→ **Problem to work on**
Using the records below, give the number of lines where the string "Deployment" shows up. Add nothing to it.
[Material supplied — start]
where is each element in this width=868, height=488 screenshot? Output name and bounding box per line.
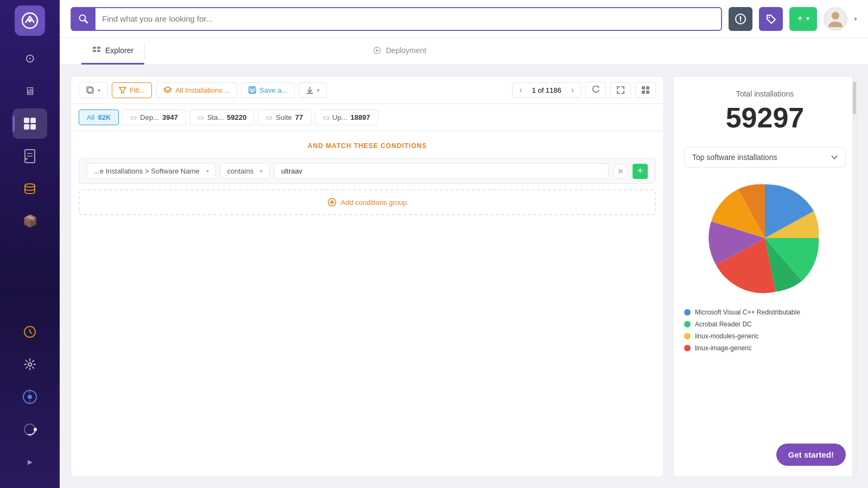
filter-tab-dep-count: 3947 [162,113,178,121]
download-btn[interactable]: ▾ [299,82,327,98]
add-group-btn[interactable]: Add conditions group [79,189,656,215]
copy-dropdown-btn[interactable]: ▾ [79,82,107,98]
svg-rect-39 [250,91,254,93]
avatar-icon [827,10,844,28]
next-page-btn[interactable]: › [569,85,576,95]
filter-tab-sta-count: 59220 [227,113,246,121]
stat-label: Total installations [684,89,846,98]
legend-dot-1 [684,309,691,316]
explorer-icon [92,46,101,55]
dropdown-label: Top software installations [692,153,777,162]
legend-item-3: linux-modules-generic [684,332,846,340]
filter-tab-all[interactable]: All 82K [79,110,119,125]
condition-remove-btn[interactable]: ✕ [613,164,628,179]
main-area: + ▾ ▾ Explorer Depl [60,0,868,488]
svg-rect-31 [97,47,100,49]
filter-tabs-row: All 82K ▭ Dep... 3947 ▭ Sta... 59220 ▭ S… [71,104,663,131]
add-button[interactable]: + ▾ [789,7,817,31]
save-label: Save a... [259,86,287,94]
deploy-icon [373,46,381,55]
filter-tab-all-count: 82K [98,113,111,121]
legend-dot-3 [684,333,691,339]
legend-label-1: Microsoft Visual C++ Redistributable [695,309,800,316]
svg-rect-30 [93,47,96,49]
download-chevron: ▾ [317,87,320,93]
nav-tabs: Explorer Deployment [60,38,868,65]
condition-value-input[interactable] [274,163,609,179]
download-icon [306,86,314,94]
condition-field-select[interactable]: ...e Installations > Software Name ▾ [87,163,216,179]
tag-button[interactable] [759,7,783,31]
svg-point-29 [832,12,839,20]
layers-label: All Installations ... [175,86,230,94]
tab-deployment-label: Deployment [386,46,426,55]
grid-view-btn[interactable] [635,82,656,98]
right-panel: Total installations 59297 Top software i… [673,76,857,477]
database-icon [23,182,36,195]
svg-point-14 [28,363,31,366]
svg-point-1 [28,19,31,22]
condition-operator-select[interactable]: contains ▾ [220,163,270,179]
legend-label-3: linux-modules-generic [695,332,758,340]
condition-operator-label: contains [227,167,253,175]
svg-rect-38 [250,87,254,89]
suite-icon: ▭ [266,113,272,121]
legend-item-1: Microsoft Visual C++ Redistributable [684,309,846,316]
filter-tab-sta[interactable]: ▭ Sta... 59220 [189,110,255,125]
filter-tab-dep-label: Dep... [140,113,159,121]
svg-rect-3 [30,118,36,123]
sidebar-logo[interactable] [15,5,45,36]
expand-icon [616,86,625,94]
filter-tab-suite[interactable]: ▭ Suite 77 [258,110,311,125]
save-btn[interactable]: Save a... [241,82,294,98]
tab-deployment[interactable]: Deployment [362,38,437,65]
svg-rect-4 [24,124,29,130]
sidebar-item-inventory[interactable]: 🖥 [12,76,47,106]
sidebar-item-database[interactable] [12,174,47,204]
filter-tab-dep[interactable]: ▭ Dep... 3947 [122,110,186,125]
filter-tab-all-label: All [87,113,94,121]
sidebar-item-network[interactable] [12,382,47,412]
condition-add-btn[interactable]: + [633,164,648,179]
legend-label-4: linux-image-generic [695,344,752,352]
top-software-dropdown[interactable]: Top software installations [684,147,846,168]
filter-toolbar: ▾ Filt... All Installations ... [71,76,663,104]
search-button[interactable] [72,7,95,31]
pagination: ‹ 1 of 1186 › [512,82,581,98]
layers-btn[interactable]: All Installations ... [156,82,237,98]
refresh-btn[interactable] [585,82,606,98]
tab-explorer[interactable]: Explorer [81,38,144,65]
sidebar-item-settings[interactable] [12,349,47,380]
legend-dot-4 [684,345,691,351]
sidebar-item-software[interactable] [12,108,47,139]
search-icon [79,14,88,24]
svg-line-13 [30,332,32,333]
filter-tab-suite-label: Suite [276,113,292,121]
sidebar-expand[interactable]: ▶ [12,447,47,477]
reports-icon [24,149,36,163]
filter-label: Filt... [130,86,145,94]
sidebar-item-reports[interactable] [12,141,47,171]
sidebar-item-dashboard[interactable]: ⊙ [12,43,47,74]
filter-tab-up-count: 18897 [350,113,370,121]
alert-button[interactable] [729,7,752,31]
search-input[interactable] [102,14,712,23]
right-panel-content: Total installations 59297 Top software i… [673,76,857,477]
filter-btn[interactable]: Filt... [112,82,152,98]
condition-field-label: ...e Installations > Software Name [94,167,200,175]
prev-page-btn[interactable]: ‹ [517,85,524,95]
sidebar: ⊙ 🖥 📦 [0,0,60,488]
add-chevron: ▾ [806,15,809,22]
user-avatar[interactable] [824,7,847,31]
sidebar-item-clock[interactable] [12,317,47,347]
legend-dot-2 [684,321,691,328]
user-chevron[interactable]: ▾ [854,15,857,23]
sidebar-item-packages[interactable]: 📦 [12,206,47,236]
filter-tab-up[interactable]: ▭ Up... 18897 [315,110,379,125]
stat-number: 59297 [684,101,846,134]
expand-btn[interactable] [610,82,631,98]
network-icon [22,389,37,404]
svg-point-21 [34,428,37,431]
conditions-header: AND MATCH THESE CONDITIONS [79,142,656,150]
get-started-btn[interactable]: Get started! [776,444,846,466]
[Material supplied — finish]
→ **Exercise response**
3